(Structured page parsing data)
________

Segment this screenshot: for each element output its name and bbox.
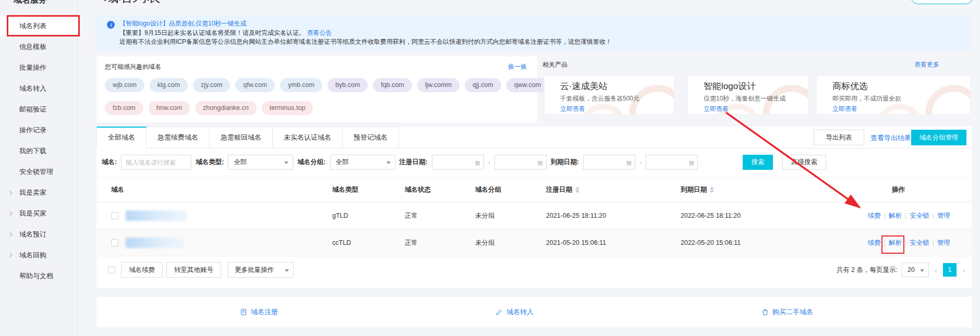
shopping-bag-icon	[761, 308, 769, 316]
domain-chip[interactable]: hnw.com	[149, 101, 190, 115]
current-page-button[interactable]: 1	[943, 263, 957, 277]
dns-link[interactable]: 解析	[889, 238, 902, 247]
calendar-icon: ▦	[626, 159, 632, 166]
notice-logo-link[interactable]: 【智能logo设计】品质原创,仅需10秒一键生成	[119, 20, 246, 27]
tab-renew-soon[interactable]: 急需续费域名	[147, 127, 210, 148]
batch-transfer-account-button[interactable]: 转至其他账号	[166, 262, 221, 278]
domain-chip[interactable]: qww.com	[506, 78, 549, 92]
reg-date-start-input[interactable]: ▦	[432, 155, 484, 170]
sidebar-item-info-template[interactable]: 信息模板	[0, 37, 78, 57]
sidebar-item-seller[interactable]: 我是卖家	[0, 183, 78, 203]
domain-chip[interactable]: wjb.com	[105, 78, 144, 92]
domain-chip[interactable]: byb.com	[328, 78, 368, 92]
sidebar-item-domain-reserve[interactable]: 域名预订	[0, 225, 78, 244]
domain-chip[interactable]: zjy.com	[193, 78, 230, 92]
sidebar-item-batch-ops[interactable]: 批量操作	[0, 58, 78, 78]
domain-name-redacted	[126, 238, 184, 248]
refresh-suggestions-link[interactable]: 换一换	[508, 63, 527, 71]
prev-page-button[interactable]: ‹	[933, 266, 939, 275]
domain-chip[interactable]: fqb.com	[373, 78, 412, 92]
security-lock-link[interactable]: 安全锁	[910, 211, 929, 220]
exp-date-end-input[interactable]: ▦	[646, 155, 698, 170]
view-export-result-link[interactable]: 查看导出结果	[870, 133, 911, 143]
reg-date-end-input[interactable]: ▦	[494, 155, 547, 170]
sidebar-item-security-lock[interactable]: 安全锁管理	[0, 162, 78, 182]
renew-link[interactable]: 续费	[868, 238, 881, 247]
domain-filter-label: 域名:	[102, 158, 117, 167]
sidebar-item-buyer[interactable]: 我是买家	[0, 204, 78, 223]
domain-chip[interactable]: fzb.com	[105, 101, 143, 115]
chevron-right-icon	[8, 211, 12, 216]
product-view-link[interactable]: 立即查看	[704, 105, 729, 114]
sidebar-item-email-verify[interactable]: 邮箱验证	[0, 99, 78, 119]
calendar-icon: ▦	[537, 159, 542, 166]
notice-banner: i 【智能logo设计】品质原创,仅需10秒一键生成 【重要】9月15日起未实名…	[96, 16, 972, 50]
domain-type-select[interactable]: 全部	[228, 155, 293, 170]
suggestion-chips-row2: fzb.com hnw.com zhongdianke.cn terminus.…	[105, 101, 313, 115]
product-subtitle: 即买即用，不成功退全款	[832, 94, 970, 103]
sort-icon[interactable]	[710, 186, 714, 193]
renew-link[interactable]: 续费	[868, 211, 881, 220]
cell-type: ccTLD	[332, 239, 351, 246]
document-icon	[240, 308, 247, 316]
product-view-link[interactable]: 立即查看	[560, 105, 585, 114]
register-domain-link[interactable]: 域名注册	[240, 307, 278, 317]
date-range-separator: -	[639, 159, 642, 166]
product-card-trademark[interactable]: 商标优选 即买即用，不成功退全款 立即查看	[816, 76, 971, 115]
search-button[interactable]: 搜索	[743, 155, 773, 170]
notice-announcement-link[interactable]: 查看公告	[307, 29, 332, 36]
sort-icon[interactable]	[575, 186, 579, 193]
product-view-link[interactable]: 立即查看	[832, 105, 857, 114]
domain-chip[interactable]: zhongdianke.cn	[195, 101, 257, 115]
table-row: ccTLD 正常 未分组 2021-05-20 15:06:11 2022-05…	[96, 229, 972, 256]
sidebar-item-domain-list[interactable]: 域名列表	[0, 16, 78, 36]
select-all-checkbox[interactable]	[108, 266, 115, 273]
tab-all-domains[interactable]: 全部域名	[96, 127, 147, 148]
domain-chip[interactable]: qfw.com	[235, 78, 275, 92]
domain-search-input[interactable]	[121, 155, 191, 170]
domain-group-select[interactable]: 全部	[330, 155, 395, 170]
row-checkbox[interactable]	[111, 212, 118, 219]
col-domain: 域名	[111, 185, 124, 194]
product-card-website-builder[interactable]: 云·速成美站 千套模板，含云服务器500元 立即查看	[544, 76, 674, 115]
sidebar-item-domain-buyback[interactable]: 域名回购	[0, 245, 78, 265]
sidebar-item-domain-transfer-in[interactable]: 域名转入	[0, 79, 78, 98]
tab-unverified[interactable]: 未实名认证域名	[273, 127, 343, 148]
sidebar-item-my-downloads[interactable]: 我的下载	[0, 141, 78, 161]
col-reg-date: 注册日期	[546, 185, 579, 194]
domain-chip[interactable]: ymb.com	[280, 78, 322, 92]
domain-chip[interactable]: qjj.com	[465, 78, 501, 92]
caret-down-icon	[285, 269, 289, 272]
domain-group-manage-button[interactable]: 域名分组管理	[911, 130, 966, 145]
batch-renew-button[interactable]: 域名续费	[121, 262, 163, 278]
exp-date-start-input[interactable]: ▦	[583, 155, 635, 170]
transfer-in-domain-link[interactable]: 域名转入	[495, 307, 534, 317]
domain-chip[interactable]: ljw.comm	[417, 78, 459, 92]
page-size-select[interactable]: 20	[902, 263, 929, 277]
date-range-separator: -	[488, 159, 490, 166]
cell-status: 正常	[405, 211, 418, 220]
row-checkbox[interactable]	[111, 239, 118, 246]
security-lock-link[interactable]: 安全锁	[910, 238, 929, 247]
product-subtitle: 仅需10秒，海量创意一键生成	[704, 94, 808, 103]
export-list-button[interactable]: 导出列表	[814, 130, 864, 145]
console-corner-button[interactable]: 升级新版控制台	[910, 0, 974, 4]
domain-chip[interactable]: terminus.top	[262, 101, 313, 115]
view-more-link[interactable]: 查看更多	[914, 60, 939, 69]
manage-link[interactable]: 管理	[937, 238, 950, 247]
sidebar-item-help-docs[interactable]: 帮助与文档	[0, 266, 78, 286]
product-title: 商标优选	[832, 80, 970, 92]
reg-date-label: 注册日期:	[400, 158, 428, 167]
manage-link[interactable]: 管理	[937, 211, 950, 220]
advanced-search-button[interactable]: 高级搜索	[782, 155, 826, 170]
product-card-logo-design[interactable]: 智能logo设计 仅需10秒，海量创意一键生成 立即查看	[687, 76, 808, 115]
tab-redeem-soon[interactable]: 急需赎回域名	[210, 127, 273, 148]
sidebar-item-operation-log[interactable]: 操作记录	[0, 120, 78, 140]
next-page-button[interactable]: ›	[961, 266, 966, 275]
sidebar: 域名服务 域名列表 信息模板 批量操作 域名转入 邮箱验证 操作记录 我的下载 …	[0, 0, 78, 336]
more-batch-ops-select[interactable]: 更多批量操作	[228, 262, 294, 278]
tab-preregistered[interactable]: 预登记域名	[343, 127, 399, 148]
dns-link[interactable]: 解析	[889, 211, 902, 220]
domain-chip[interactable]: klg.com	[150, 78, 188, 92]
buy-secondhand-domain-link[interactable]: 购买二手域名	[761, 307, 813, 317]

________

▶ What this task involves
Go through the lines above and tally those with the string "zhongdianke". The total is all that is needed.

▶ Response to the task
2